Am 02. August 1869 verkündet der Landrat des Kreises Teltow, Freiherr von Gayl u.a.:

"Der Kreis ist fortwährend durch Feuersbrünste heimgesucht. Es hat in letzter Zeit kurz hintereinander in Senzig, (und 8 weitere Orte) gebrannt. Manche zeichnen sich bei solchen Unglücksfällen durch aufopfernde Hülfsleistungen aus. Viele kommen aber nur zum Feuer, um unthätig zuzusehen und durch Rauchen, Schnaps-Trinken, im Wege stehen, Lärmen, Schreien und Unfug jeder Art die Ordnung zu stören. Ich finde mich daher veranlaßt, folgende Bestimmungen der Feuerlösch-Ordnung nochmals zu veröffentlichen, und ersuche die Orts-Polizeibehörden für Verbreitung dieser Bestimmungen Sorge tragen zu wollen.
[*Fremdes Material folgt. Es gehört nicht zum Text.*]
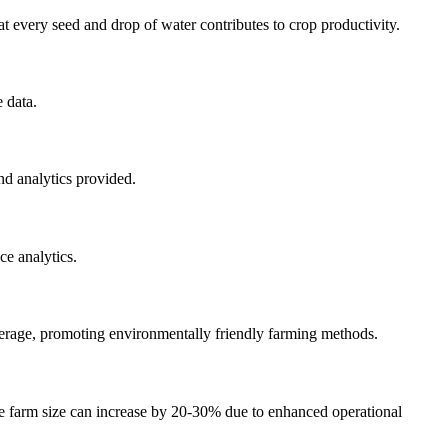
 every seed and drop of water contributes to crop productivity.
 data.
nd analytics provided.
ce analytics.
verage, promoting environmentally friendly farming methods.
le farm size can increase by 20-30% due to enhanced operational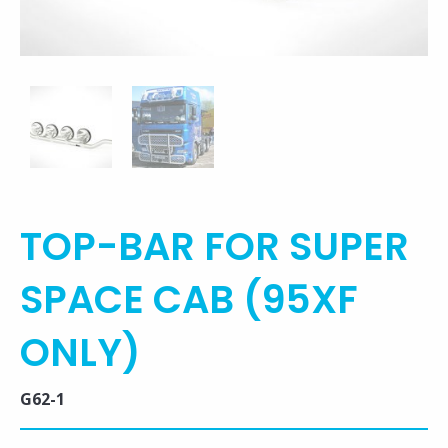
TOP-BAR FOR SUPER
SPACE CAB (95XF
ONLY)
G62-1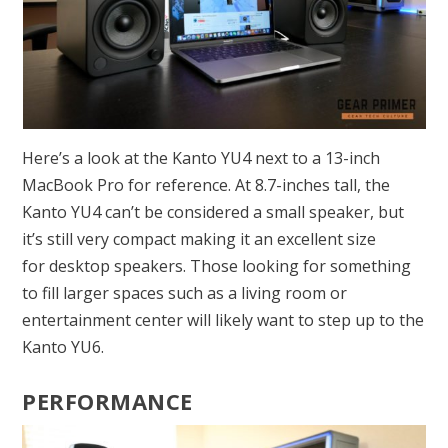
Here’s a look at the Kanto YU4 next to a 13-inch
MacBook Pro for reference. At 8.7-inches tall, the
Kanto YU4 can’t be considered a small speaker, but
it’s still very compact making it an excellent size
for desktop speakers. Those looking for something
to fill larger spaces such as a living room or
entertainment center will likely want to step up to the
Kanto YU6.
PERFORMANCE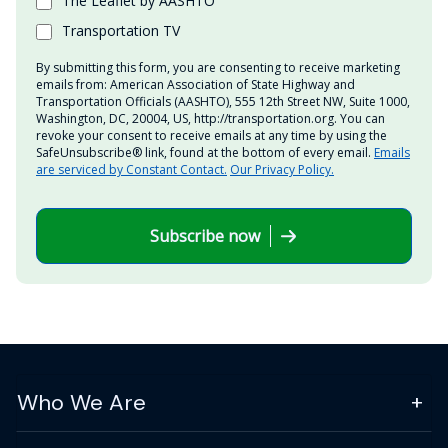
The Leaflet by AASHTO
Transportation TV
By submitting this form, you are consenting to receive marketing
emails from: American Association of State Highway and
Transportation Officials (AASHTO), 555 12th Street NW, Suite 1000,
Washington, DC, 20004, US, http://transportation.org. You can
revoke your consent to receive emails at any time by using the
SafeUnsubscribe® link, found at the bottom of every email.
Emails
are serviced by Constant Contact.
Our Privacy Policy.
Subscribe now
Who We Are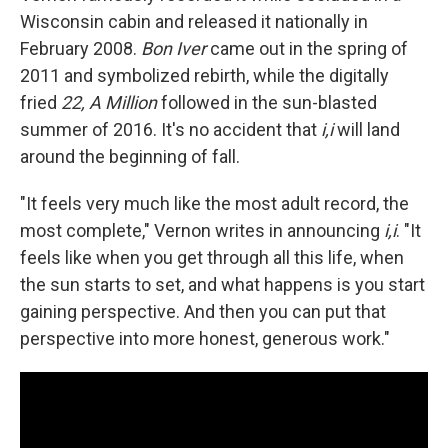
Wisconsin cabin and released it nationally in
February 2008.
Bon Iver
came out in the spring of
2011 and symbolized rebirth, while the digitally
fried
22, A Million
followed in the sun-blasted
summer of 2016. It's no accident that
i,i
will land
around the beginning of fall.
"It feels very much like the most adult record, the
most complete," Vernon writes in announcing
i,i
. "It
feels like when you get through all this life, when
the sun starts to set, and what happens is you start
gaining perspective. And then you can put that
perspective into more honest, generous work."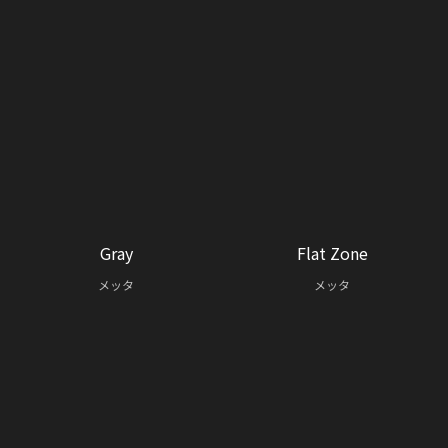
Gray
Flat Zone
メッタ
メッタ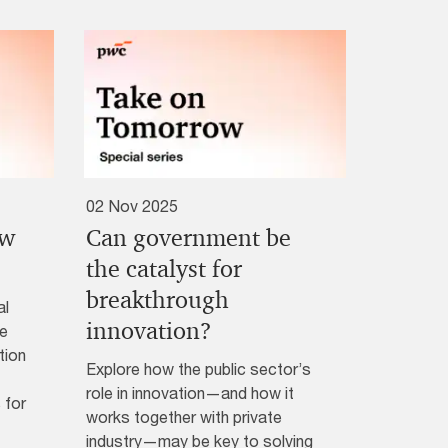
02 Nov 2025
ew
Can government be
?
the catalyst for
breakthrough
al
innovation?
ke
tion
Explore how the public sector’s
role in innovation—and how it
 for
works together with private
industry—may be key to solving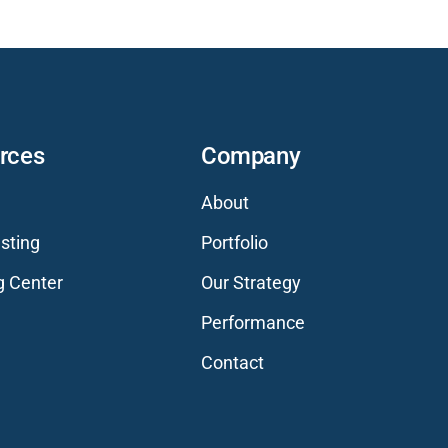
rces
Company
About
sting
Portfolio
g Center
Our Strategy
Performance
Contact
1. Alle Personen, welche wegen ihres Alters, wegen Gebrechlichkeit oder aus anderen Gründen keine thätige Hülfe leisten können, müssen sich von der Brandstelle entfernt halten.

2. Den Hülfs-Mannschaften wird das Fordern von Lebensmitteln und Brandwein ohne Entgeld untersagt. Letzterer darf, solange die Löscharbeiten dauern, ohne besondere Genehmigung des Lösch-Dirigenten auch nicht freiwillig oder gegen Entgeld verabreicht werden.
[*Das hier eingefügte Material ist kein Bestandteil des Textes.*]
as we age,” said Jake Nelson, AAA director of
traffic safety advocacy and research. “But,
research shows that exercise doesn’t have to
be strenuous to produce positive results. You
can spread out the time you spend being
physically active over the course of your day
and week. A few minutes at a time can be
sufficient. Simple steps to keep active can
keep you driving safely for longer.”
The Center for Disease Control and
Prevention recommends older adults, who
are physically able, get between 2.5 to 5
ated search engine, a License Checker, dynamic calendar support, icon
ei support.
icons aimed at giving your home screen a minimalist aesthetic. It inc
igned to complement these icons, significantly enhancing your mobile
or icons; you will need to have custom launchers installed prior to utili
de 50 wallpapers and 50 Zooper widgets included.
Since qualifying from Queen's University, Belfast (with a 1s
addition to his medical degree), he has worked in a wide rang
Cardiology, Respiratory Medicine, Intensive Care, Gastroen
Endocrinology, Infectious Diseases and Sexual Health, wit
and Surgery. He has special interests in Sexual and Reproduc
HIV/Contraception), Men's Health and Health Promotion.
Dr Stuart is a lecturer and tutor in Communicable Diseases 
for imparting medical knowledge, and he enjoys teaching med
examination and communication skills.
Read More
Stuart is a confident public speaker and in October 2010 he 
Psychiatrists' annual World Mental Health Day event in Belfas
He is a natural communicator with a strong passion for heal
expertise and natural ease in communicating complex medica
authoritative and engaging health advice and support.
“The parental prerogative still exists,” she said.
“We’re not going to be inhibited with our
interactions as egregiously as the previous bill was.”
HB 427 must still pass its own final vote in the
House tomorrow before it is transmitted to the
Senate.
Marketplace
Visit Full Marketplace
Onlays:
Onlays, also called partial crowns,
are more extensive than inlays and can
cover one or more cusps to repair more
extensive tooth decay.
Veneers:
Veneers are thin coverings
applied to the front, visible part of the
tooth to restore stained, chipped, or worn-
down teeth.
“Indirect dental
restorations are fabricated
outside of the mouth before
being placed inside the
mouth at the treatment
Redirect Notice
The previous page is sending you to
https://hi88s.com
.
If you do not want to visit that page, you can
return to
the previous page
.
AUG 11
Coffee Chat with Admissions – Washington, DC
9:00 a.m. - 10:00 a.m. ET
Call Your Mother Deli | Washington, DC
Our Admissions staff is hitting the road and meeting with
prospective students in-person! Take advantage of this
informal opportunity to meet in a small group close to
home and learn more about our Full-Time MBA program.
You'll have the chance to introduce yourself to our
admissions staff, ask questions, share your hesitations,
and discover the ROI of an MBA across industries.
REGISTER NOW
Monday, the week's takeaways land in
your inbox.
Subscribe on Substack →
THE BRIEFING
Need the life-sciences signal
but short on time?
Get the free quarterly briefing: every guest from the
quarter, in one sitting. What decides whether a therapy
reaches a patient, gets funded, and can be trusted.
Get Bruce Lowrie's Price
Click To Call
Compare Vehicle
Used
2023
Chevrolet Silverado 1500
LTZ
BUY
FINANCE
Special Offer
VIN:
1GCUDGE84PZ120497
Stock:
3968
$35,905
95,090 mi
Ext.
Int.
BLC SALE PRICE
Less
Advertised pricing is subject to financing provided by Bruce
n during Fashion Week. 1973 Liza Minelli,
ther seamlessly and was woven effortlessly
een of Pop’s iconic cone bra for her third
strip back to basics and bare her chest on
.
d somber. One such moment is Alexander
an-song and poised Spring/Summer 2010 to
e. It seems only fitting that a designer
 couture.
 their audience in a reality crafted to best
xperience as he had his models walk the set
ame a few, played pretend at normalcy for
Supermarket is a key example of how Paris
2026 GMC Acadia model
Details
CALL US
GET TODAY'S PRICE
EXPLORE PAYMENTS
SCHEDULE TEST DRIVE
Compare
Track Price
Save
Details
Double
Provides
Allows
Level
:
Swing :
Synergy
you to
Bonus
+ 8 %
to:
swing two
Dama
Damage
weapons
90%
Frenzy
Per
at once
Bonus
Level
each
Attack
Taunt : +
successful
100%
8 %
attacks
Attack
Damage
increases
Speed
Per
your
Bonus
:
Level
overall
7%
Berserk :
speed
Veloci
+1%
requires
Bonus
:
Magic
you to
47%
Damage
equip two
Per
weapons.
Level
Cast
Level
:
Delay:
3. Dem Landrathe, dem Districts Commissarius, dem Stellvertreter desselben, der Ortspolizeibehörde, dem Gerichtsschulzen müssen, je nachdem der eine oder der andere zur Leitung der Lösch-Anstalten berufen ist, alle auf der Brandstelle anwesenden Personen ohne Rücksicht auf das Verhältnis, in welchem sie sonst zu demselben stehen, bei 20 Silbergroschen bis zu 10 Thlr. Strafe unweigerlich Gehorsam leisten. Die Fortschaffung und erforderlichen Falls die Verhaftung widerspenstiger oder ungehorsamer Personen ist dem Commissarius oder Demjenigen, der an seiner Stelle die oberste Leitung der Löscharbeiten führt, jeder Zeit gestattet.

 

1870

Es erscheint am 23. Februar 1870 im Teltower Kreisblatt folgende Anzeige: Mein Bauerngut bei K. Wusterhausen, in einer Stunde von Berlin zu erreichen, 287 Morgen Areal, davon 94 Morgen unterm Pflug, 168 Morgen Heide in einer Fläche, 12 Morgen Torf-Wiese, 10 Morgen beste Wiese, 3 Morgen Garten, 233 Morgen Wasser als Miteigenthümer, Gebäude und sämtliches Inventar im guten Zustande, beabsichtige ich sofort zu verkaufen. Preis 8 Mille, Anzahlung 3 bis 4 Mille. Nähere Auskunft bei Julius Bläske in Senzig bei Königs-Wusterhausen.